President Barack Obama told the nation multiple times that “If you like your health care plan, you’ll be able to keep your health care plan. Period.” The New York Times calls this an “incorrect promise,” but to all but the willfully blind it is a lie. Millions of others are happy with the employer-provided coverage they now stand to lose. So the law is first and foremost a taking, an example of what we might call Obamarxism: From each, the health plan he already had; to each, a more expensive plan with things he doesn’t need or want.
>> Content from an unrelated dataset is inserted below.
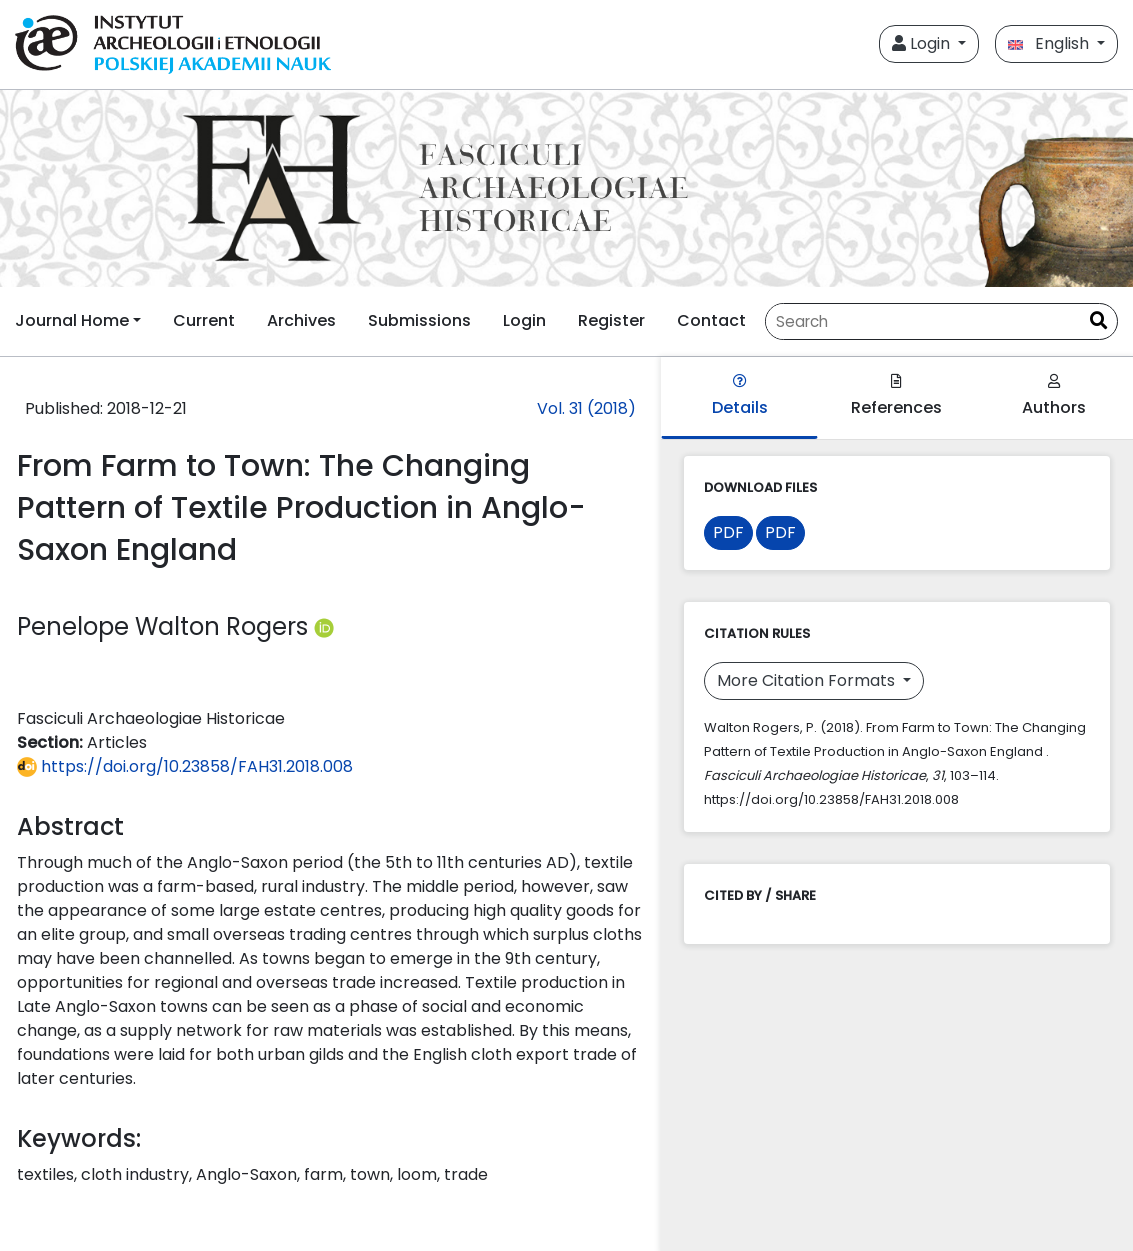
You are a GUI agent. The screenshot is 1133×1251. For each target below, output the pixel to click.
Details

It also violates the principle precept of medical ethics: primum non nocere or “first do no harm,” also known as non-maleficience. Faced with a health-related problem, in other words, better not to do something that will cause more harm than good. Obamacare certainly does that. As one observer noted, the law is based on mendacity, paternalism and subterfuge, but there’s more to it.
As Mark Twain said, the man who does not read has no advantage over the man who cannot read. Obamacare is evidence of that because legislators passed this law without reading it. So it might as well have been passed by illiterates and looks very much like it was, a sterling example of unintelligent design. Here we have a bad idea, administered by incompetent bureaucrats through a dysfunctional and insecure website, and abetted by “navigators” who could well be convicted felons. All told, Obamacare is perhaps the greatest example of government abuse, waste, and fraud in recent history.